Antoni Józef Długosz (born 18 April 1941) is a Polish Roman Catholic bishop who was the Auxiliary Bishop of the Częstochowa between 1993 and 2016 and is the Titular Bishop of Aggar since 1993.

==Biography==
===Early life===
Długosz was born on 18 April 1941 in Częstochowa. In the years 1959 to 1965, he studied at the Higher Interdiocesan Seminary in Częstochowa. He received his ordination on 20 June 1965 at the Częstochowa Cathedral by Bishop Stefan Bareła. In the years 1968–1971 he completed specialist studies in the field of Biblical studies at the Cardinal Stefan Wyszyński University, Warsaw. At the same university, in the year 1973–1976 he deepened his specialization in the field of catechetics, after which he obtained a doctorate based on his dissertation "Opowieść o Gedeonie (Sdz 6–8), w świetle współczesnej teologii biblijnej".
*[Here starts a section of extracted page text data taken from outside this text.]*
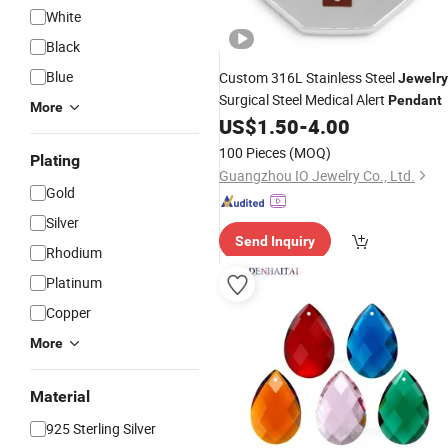
White
Black
Blue
Custom 316L Stainless Steel
Jewelry
Surgical Steel Medical Alert
Pendant
More
US$
1.50
-
4.00
100 Pieces
(MOQ)
Plating
Guangzhou IO Jewelry Co., Ltd.
Gold
Silver
Send Inquiry
Rhodium
Platinum
Copper
More
Material
925 Sterling Silver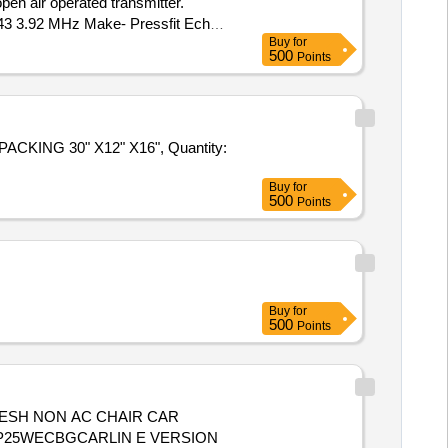
en air operated transmitter.
y 43 3.92 MHz Make- Pressfit Echo
Buy
for
ivery ] ]
500
Points
CKING 30" X12" X16", Quantity:
Buy
for
500
Points
Buy
for
500
Points
 MP25WECBGCARLIN E VERSION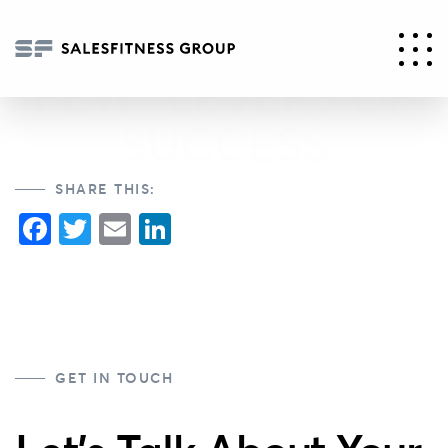
THE “CRITICAL
FEW” LEVERS OF
SUCCESS
SHARE THIS:
Facebook
Twitter
Email
LinkedIn
GET IN TOUCH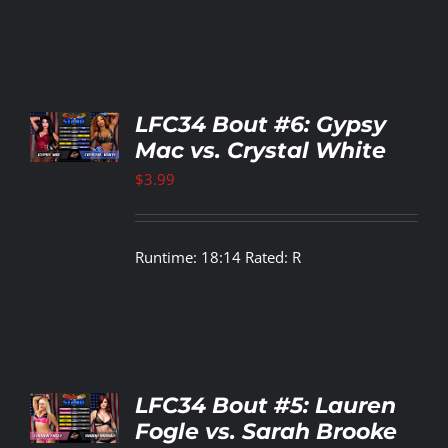
TO
LFC34 Bout #6: Gypsy
T
Mac vs. Crystal White
LS
$
3.99
Runtime: 18:14 Rated: R
TO
LFC34 Bout #5: Lauren
T
Fogle vs. Sarah Brooke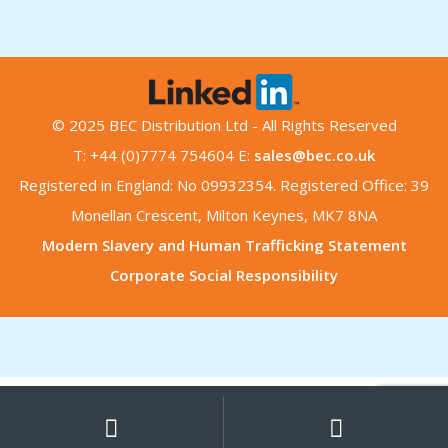
© 2025 BEC Distribution Ltd - All Rights Reserved
T: +44 (0)7774 754604 E:
sales@bec.co.uk
Registered in England: No 09932354. Registered Office: 39
Monellan Crescent, Milton Keynes, MK7 8NA
Modern Slavery and Human Trafficking Statement
Corporate Social Responsibility
My
Search
Search
for:
Account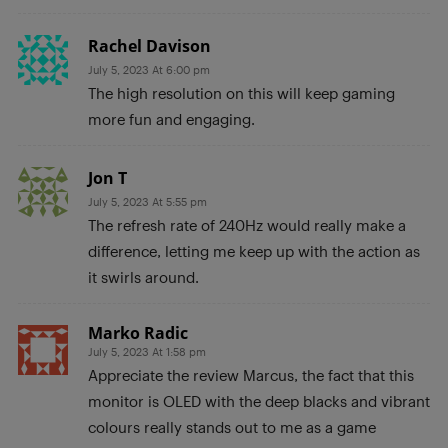
Rachel Davison
July 5, 2023 At 6:00 pm
The high resolution on this will keep gaming
more fun and engaging.
Jon T
July 5, 2023 At 5:55 pm
The refresh rate of 240Hz would really make a
difference, letting me keep up with the action as
it swirls around.
Marko Radic
July 5, 2023 At 1:58 pm
Appreciate the review Marcus, the fact that this
monitor is OLED with the deep blacks and vibrant
colours really stands out to me as a game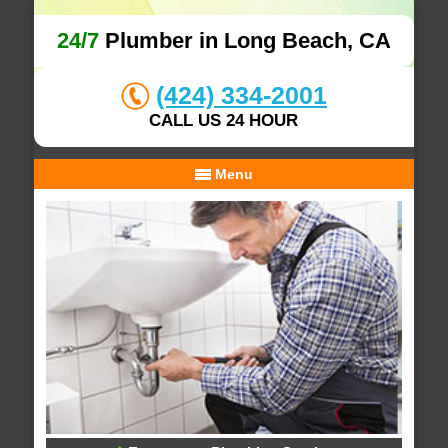
24/7
Plumber in Long Beach, CA
(424) 334-2001
CALL US 24 HOUR
Menu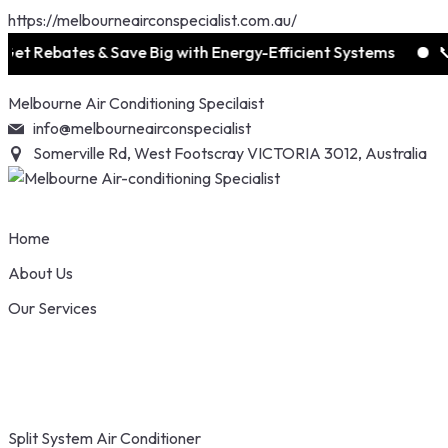
https://melbourneairconspecialist.com.au/
ates & Save Big with Energy-Efficient Systems
📞 1300 0
Skip
Melbourne Air Conditioning Specilaist
to
info@melbourneairconspecialist
content
Somerville Rd, West Footscray VICTORIA 3012, Australia
Home
About Us
Our Services
Split System Air Conditioner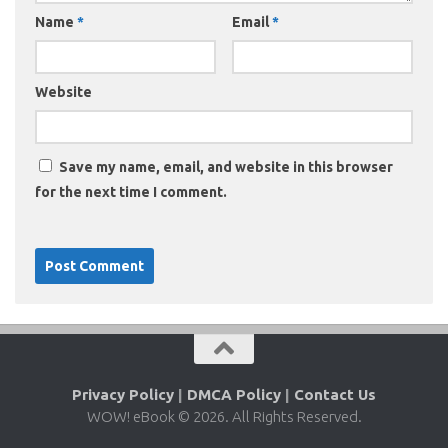
Name
*
Email
*
Website
Save my name, email, and website in this browser
for the next time I comment.
Privacy Policy
|
DMCA Policy
|
Contact Us
WOW! eBook © 2026. All Rights Reserved.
In 1975 he began lecturing on catechetics at the Częstochowa Major Seminary in Kraków. He taught the same subject in the years 1977–1979 at the Krakow Metropolitan Seminary. He also gave lectures on catechetics at the Theological Institute in Częstochowa, the Sosnowiec Higher Seminary in Kraków, the Theological College in Sosnowiec and the Jesuit University of Philosophy and Education Ignatianum.

===Ordination as Bishop===
On 18 December 1993, he was appointed as the Auxiliary Bishop of the Częstochowa as well as the Titular Bishop of Aggar by Pope John Paul II. Długosz was consecrated on 6 January 1994 at the St. Peter's Basilica by Pope John Paul II with the help of Archbishop (later Cardinal) Giovanni Battista Re and Archbishop Josip Uhač. For his episcopal motto, Długosz chose the word "Servire" (Service)".

On 7 May 2016, Pope Francis accepted his resignation from the post of Auxiliary Bishop.